The secular Shia was once championed by the US as a potential leader of Iraq.
But they fell out after the invasion turned into a bloody occupation, and information which he had provided about Saddam Hussein’s weapons of mass destruction capability was discredited.
Mr Chalabi was also in charge of the commission that stripped members of Saddam’s Baath party of their positions and is seen as one of the causes of the current sectarian strife in Iraq.
Analysis: Jim Muir, BBC News, Beirut
Ahmed Chalabi was one of the most controversial and colourful figures on the Iraqi political scene.
He never regretted his role in persuading – some, including himself, would say tricking – the Americans into invading Iraq and toppling Saddam Hussein, his hated enemy, in 2003.
He returned to Baghdad after that from exile in the UK and US, and was ubiquitous in Iraqi politics – a thoroughly modern man of great charm and influence.

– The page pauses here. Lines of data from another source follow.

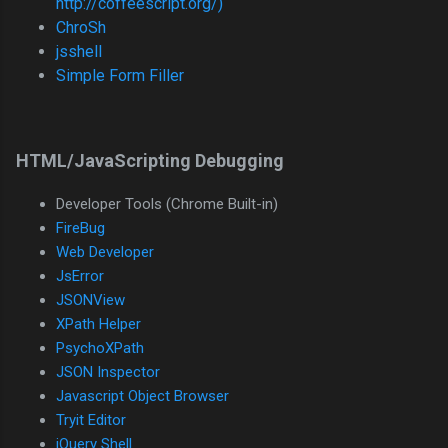
http://coffeescript.org/)
ChroSh
jsshell
Simple Form Filler
HTML/JavaScripting Debugging
Developer Tools (Chrome Built-in)
FireBug
Web Developer
JsError
JSONView
XPath Helper
PsychoXPath
JSON Inspector
Javascript Object Browser
Tryit Editor
jQuery Shell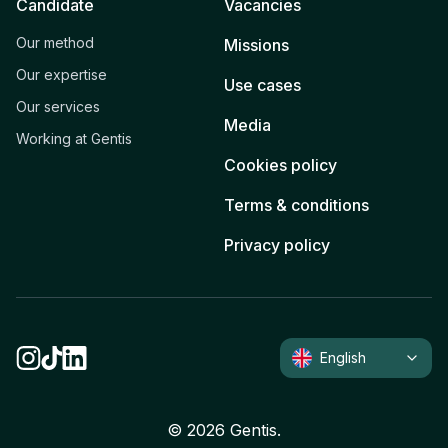
Candidate
Vacancies
Our method
Missions
Our expertise
Use cases
Our services
Media
Working at Gentis
Cookies policy
Terms & conditions
Privacy policy
English
©
2026
Gentis.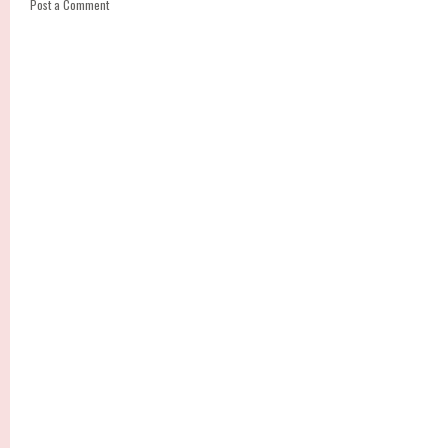
Post a Comment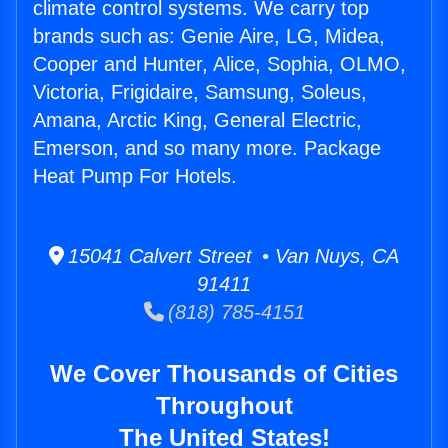
climate control systems. We carry top
brands such as: Genie Aire, LG, Midea,
Cooper and Hunter, Alice, Sophia, OLMO,
Victoria, Frigidaire, Samsung, Soleus,
Amana, Arctic King, General Electric,
Emerson, and so many more. Package
Heat Pump For Hotels.
15041 Calvert Street • Van Nuys, CA
91411
(818) 785-4151
We Cover Thousands of Cities
Throughout
The United States!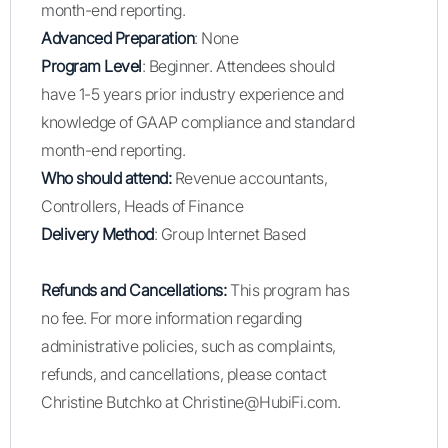
month-end reporting.
Advanced Preparation
: None
Program Level
: Beginner. Attendees should
have 1-5 years prior industry experience and
knowledge of GAAP compliance and standard
month-end reporting.
Who should attend:
Revenue accountants,
Controllers, Heads of Finance
Delivery Method
: Group Internet Based
Refunds and Cancellations:
This program has
no fee. For more information regarding
administrative policies, such as complaints,
refunds, and cancellations, please contact
Christine Butchko at Christine@HubiFi.com.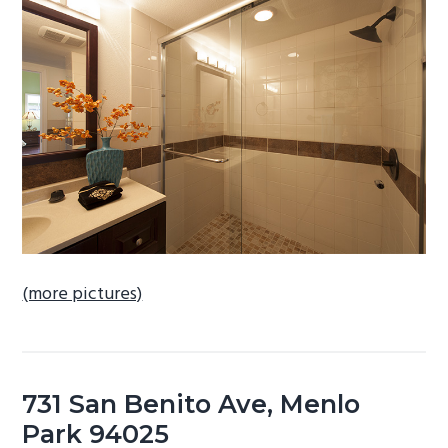
b
a
r
(more pictures)
731 San Benito Ave, Menlo
Park 94025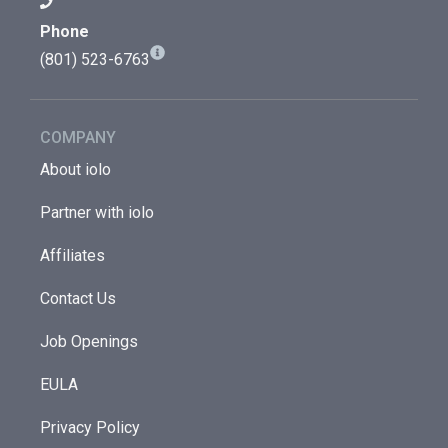
Phone
(801) 523-6763
COMPANY
About iolo
Partner with iolo
Affiliates
Contact Us
Job Openings
EULA
Privacy Policy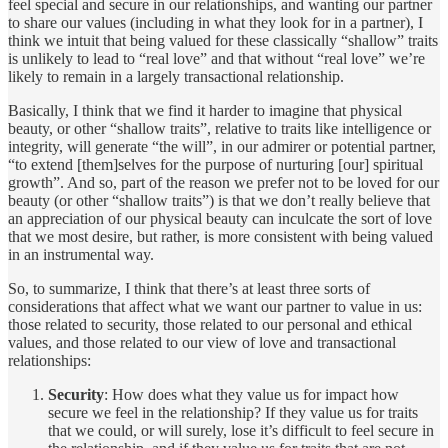
feel special and secure in our relationships, and wanting our partner
to share our values (including in what they look for in a partner), I
think we intuit that being valued for these classically “shallow” traits
is unlikely to lead to “real love” and that without “real love” we’re
likely to remain in a largely transactional relationship.
Basically, I think that we find it harder to imagine that physical
beauty, or other “shallow traits”, relative to traits like intelligence or
integrity, will generate “the will”, in our admirer or potential partner,
“to extend [them]selves for the purpose of nurturing [our] spiritual
growth”. And so, part of the reason we prefer not to be loved for our
beauty (or other “shallow traits”) is that we don’t really believe that
an appreciation of our physical beauty can inculcate the sort of love
that we most desire, but rather, is more consistent with being valued
in an instrumental way.
So, to summarize, I think that there’s at least three sorts of
considerations that affect what we want our partner to value in us:
those related to security, those related to our personal and ethical
values, and those related to our view of love and transactional
relationships:
Security
: How does what they value us for impact how
secure we feel in the relationship? If they value us for traits
that we could, or will surely, lose it’s difficult to feel secure in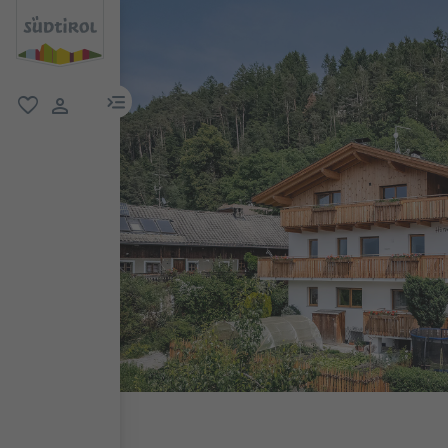
menu link
favorite
user link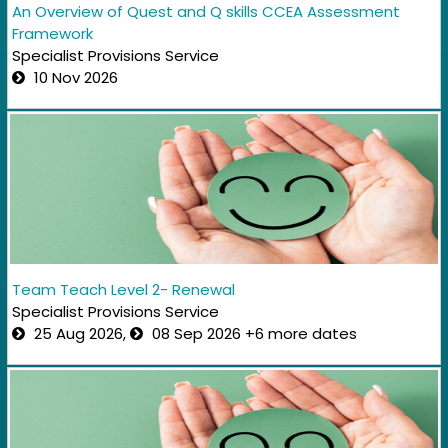
An Overview of Quest and Q skills CCEA Assessment
Framework
Specialist Provisions Service
10 Nov 2026
Team Teach Level 2- Renewal
Specialist Provisions Service
25 Aug 2026,
08 Sep 2026 +6 more dates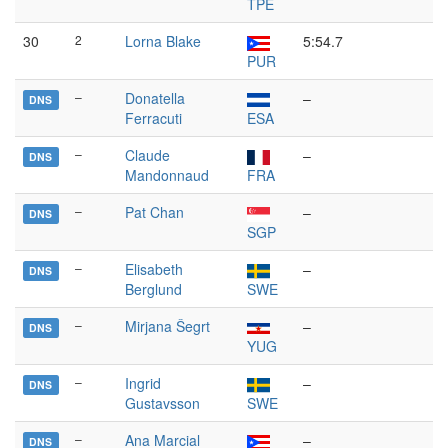
TPE
30
2
Lorna Blake
5:54.7
PUR
–
Donatella
–
DNS
Ferracuti
ESA
–
Claude
–
DNS
Mandonnaud
FRA
–
Pat Chan
–
DNS
SGP
–
Elisabeth
–
DNS
Berglund
SWE
–
Mirjana Šegrt
–
DNS
YUG
–
Ingrid
–
DNS
Gustavsson
SWE
–
Ana Marcial
–
DNS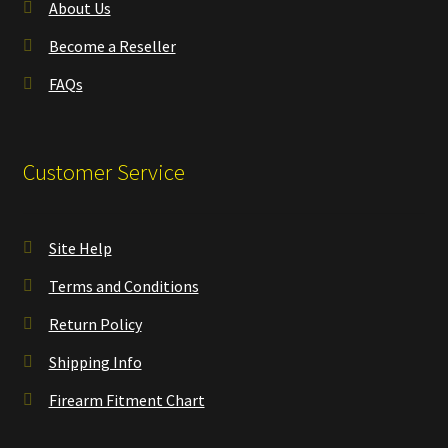
About Us
Become a Reseller
FAQs
Customer Service
Site Help
Terms and Conditions
Return Policy
Shipping Info
Firearm Fitment Chart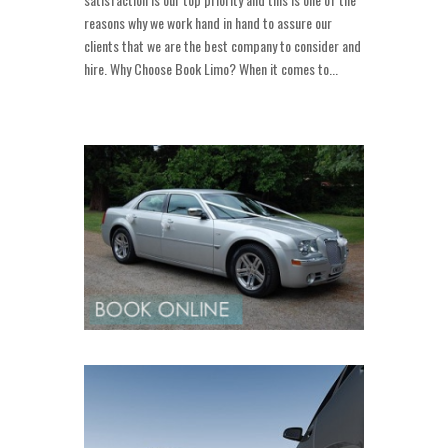
reasons why we work hand in hand to assure our
clients that we are the best company to consider and
hire. Why Choose Book Limo? When it comes to...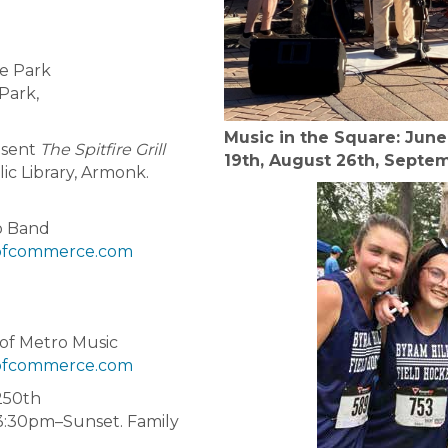
he Park
Park,
Music in the Square: June 
esent
The Spitfire Grill
19th, August 26th, Septe
ic Library, Armonk.
o Band
fcommerce.com
 of Metro Music
fcommerce.com
250th
:30pm–Sunset. Family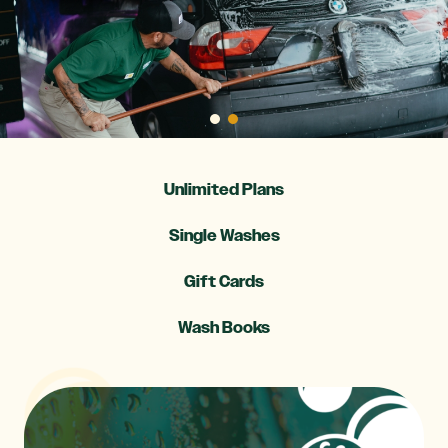
Unlimited Plans
Single Washes
Gift Cards
Wash Books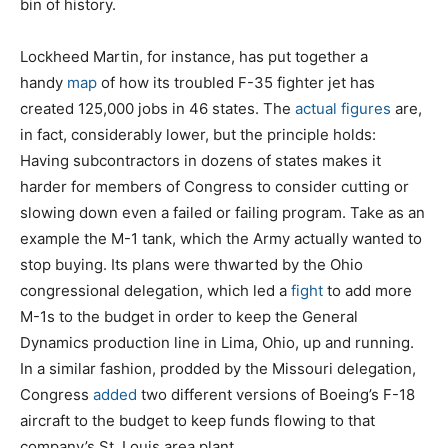
bin of history.
Lockheed Martin, for instance, has put together a
handy
map
of how its troubled F-35 fighter jet has
created 125,000 jobs in 46 states. The
actual figures
are,
in fact, considerably lower, but the principle holds:
Having subcontractors in dozens of states makes it
harder for members of Congress to consider cutting or
slowing down even a failed or failing program. Take as an
example the M-1 tank, which the Army actually wanted to
stop buying. Its plans were thwarted by the Ohio
congressional delegation, which led a
fight
to add more
M-1s to the budget in order to keep the General
Dynamics production line in Lima, Ohio, up and running.
In a similar fashion, prodded by the Missouri delegation,
Congress
added
two different versions of Boeing’s F-18
aircraft to the budget to keep funds flowing to that
company’s St. Louis area plant.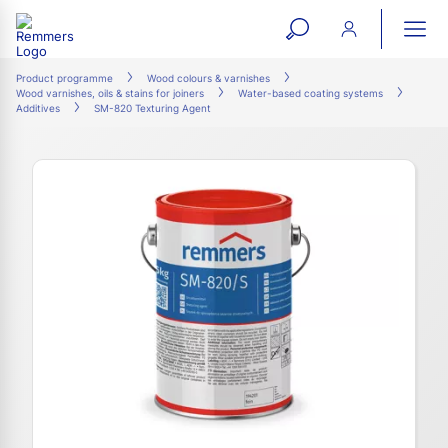
open
ope
search
mai
ation
Product programme
Wood colours & varnishes
Wood varnishes, oils & stains for joiners
Water-based coating systems
form
navi
Additives
SM-820 Texturing Agent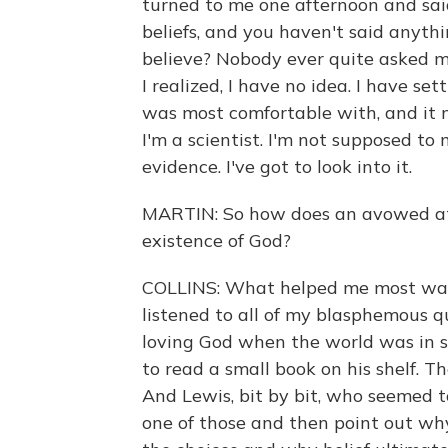
turned to me one afternoon and said
beliefs, and you haven't said anyt
believe? Nobody ever quite asked m
I realized, I have no idea. I have s
was most comfortable with, and it me
I'm a scientist. I'm not supposed to
evidence. I've got to look into it.
MARTIN: So how does an avowed ath
existence of God?
COLLINS: What helped me most was
listened to all of my blasphemous q
loving God when the world was in 
to read a small book on his shelf. T
And Lewis, bit by bit, who seemed 
one of those and then point out why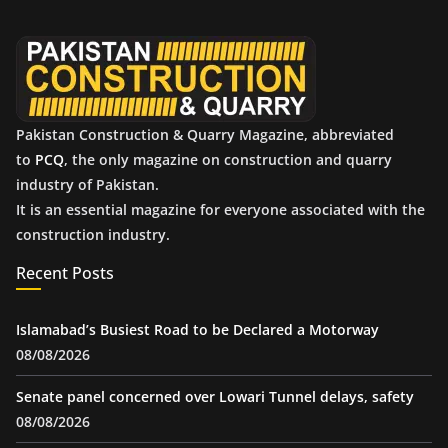
v
e
s
Pakistan Construction & Quarry Magazine, abbreviated
to
PCQ
, the only magazine on construction and quarry
industry of Pakistan.
It is an essential magazine for everyone associated with the
construction industry.
Recent Posts
Islamabad’s Busiest Road to be Declared a Motorway
08/08/2026
Senate panel concerned over Lowari Tunnel delays, safety
08/08/2026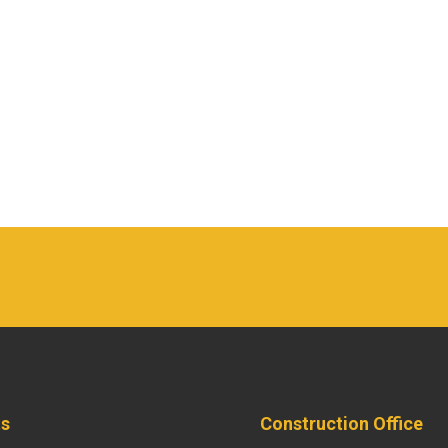
ts
Construction Office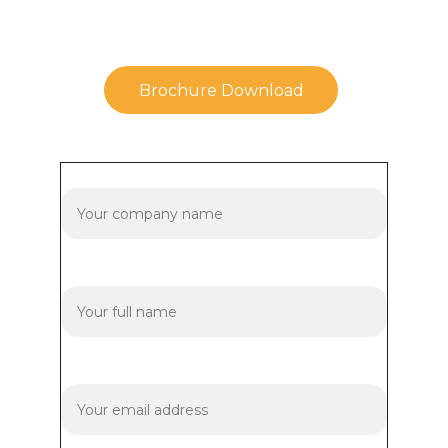
Brochure Download
Company Name
Your name*
Your email*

He came from a big Shia family, but enjoyed strong relations with all political factions in both the Arab and Kurdish communities as well as with many outside players, including Iran and, despite everything, parts of the American establishment.
He was a leading contender for the job of Iraqi prime minister last year, but never managed fully to throw off the legacy of his role in 2003, or the fallout from his stewardship of the Petra Bank in Jordan, which collapsed in the early 1990s.
He will be missed in Baghdad as one of the few leaders who could build bridges between the feuding factions.